Re: How to control ranking based on into which field a hit is found

Erick Erickson
If you boost it high enough it should, but you’re right it’s not guaranteed.
The number is “whatever works”, it’s just a number the score is multiplied
by.

But another, not costly, but guaranteed to work would be have your app
do a real-time get on the ID in parallel with the main query. Real-time
get is very, very cheap so the cost is minimal, especially if you fire the
two queries off in parallel. Then have the app put the response from
the RTG first if there is one. You’d have to be a bit careful not to repeat
the doc if it happened to come back in the main query. Come to think, that
would probably be cheaper overall than boosting.

Best,
Erick

> On May 25, 2020, at 3:38 PM, Steven White <[hidden email]> wrote:
>
> Thanks Erick.
>
> OR'ing ID:"MOD00002012A"^1000 with the original query will not always
> guarantee that the record with the matching ID will be the #1 hit on the
> list, or will it?
>
> Also, why did you boost by a factor of 1000?  I never figured out what the
> number means for boosting.  I have seen 10, 100, 500, etc used and even
> fractions such as 0.2.  Can  you shed some light on this?
>
> Thanks for explaining the difference between "fq" and "dq".
>
> Steven
>
> On Mon, May 25, 2020 at 1:33 PM Erick Erickson <[hidden email]>
> wrote:
>
>> Try something like q=whatever OR q=id:whatever^1000
>>
>> I’d put it in quotes for the id= clause, and do look at what the parsed
>> query looks like when you specify &debug=query.

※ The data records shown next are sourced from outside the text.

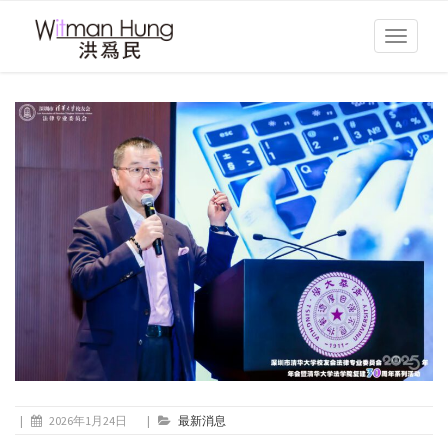
Toggle
navigati
|
2026年1月24日
|
最新消息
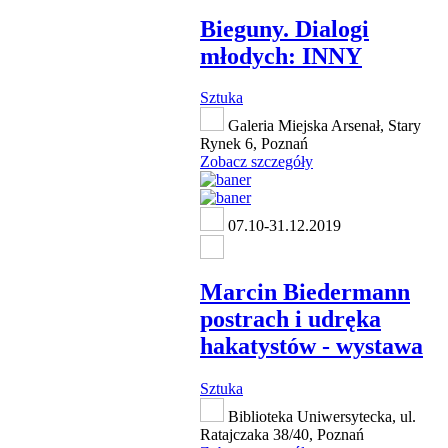
Bieguny. Dialogi
młodych: INNY
Sztuka
Galeria Miejska Arsenał, Stary
Rynek 6, Poznań
Zobacz szczegóły
07.10-31.12.2019
Marcin Biedermann
postrach i udręka
hakatystów - wystawa
Sztuka
Biblioteka Uniwersytecka, ul.
Ratajczaka 38/40, Poznań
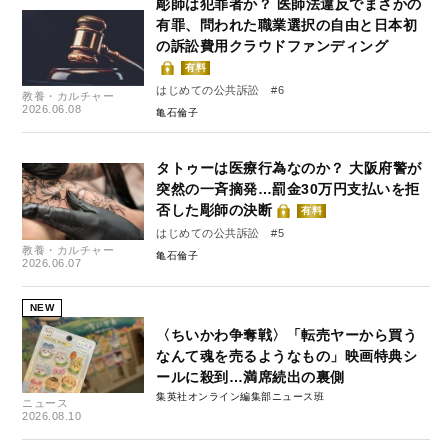
彫師は犯罪者か？ 医師法違反でまさかの
有罪、問われた職業選択の自由と日本初
の訴訟費用クラウドファンディング
有料
はじめての公共訴訟 #6
教養・カルチャー
2026.06.08
亀石倫子
タトゥーは医療行為なのか？ 大阪府警が
突然の一斉摘発…罰金30万円支払いを拒
否した彫師の決断
有料
はじめての公共訴訟 #5
教養・カルチャー
亀石倫子
2026.06.07
NEW
〈ちいかわ争奪戦〉「転売ヤーから買う
なんて魂を売るようなもの」映画特典シ
ールに殺到…満席続出の裏側
集英社オンライン編集部ニュース班
ニュース
2026.08.10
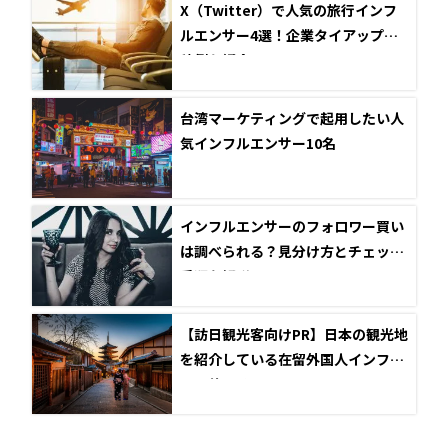
X（Twitter）で人気の旅行インフ
ルエンサー4選！企業タイアップ投
稿例も紹介
台湾マーケティングで起用したい人
気インフルエンサー10名
インフルエンサーのフォロワー買い
は調べられる？見分け方とチェック
手順を解説
【訪日観光客向けPR】日本の観光地
を紹介している在留外国人インフル
エンサー7選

The reason I
>> recommend this is you’ll no doubt try something like
>> q=id:download MOD00002012A manual
>> witout quotes and be very surprised because it parses as
>> q=id:download OR _ALL_FIELDS_: MOD00002012A OR _ALL_FIELDS_:manual
>>
>> Which brings us to the difference between df and qf. df stand for “default
>> field”
>> and is what fields the query is sent against if nothing is specified, i.e.
>> q=blah will
>> parse as q=default_field:blah whereas, with edismax, qf is the query field
>> can be
>> plural, so you get something like qf=field1,field2 and the search is
>> performed on
>> both fields. Note that in the edismax  case, df is rarely used unless you
>> do
>> something like specify "qf=“, i.e. an empty qf list.
>>
>> Which also brings up whether you really want your _ALL_FIELDS_ field or
>> not.
>> Depending on how many fields you really have, you can just list them all
>> in
>> the qf parameter (either on the individual search or in solrconfig.xml)
>> and avoid
>> the _ALL_FIELDS_ field entirely. You can even boost individual fields
>> differently
>> by default.
>>
>> And, if you really want _ALL_FIELDS_, you may not need edismax.
>>
>> Best,
>> Erick
>>
>>> On May 25, 2020, at 1:15 PM, Steven White <[hidden email]> wrote:
>>>
>>> Hi everyone,
>>>
>>> I index my data from the DB into their own fields.  I then use copyField
>> to
>>> index the value of all the fields into _ALL_FIELDS_ that I created.  In
>> my
>>> edismax, I use _ALL_FIELDS_ for “df”.  Here is how my edismax looks like:
>>>
>>>
>>>
>>>   <lst name="defaults">
>>>     <str name="echoParams">explicit</str>
>>>     <str name="defType">edismax</str>
>>>     <str name="q.alt">*:*</str>
>>>     <str name="q.op">AND</str>
>>>     <str name="fl">score,_UNIQUE_FIELD_</str>
>>>     <str name="df">_ALL_FIELDS_</str>
>>>     <!-- <str name="qf">_ALL_FIELDS_</str> --> <!-- use "qf" or "df" -->
>>>
>>>     <str name="lowercaseOperators">false</str>
>>>   </lst>
>>>
>>> One of my fields that I index is called ID (every record I index has this
>>> field) and it holds the user-friendly record-ID that uniquely identifies
>>> that record (users are familiar with the value of this ID field).  The
>>> value of this ID field can be in any other record's field too but only 1
>>> record in the whole set has this value in the ID field.  An example of a
>>> value for ID is “MOD00002012A".
>>>
>>> My need is achieve both of those goals (A is a must but B is highly
>>> desired):
>>>
>>>
>>> A) If a user searches for just "MOD00002012A" (with our without quotes) I
>>> want the record that matches this value in the ID field to be the first
>>> item in the hit result regardless where else this term may also exist in
>>> other records: the record with ID "MOD00002012A" must be hit #1 on the
>> list.
>>>
>>> B) If a user searches for "MOD00002012A manual" or "download MOD00002012A
>>> manual" or "factory warranty for MOD00002012A", etc. (without quotes) I
>>> want the record that matches this value in the ID field to be the first
>>> item in the hit result regardless where else this term may also exist in
>>> other records: the record with ID "MOD00002012A" must be hit #1 on the
>> list.
>>>
>>> How can I achieve A and B?
>>>
>>>
>>>
>>> Of course, if “MOD00002012A” does not match in the ID field but matches
>> in
>>> another field, then I need the normal search / hit / ranking to happen.
>>>
>>>
>>> As a side question, what should I be using, "qf" or "df"?  I cannot
>> figure
>>> out the difference between the 2 in Solr's doc.
>>>
>>> Thanks
>>>
>>> Steven
>>
>>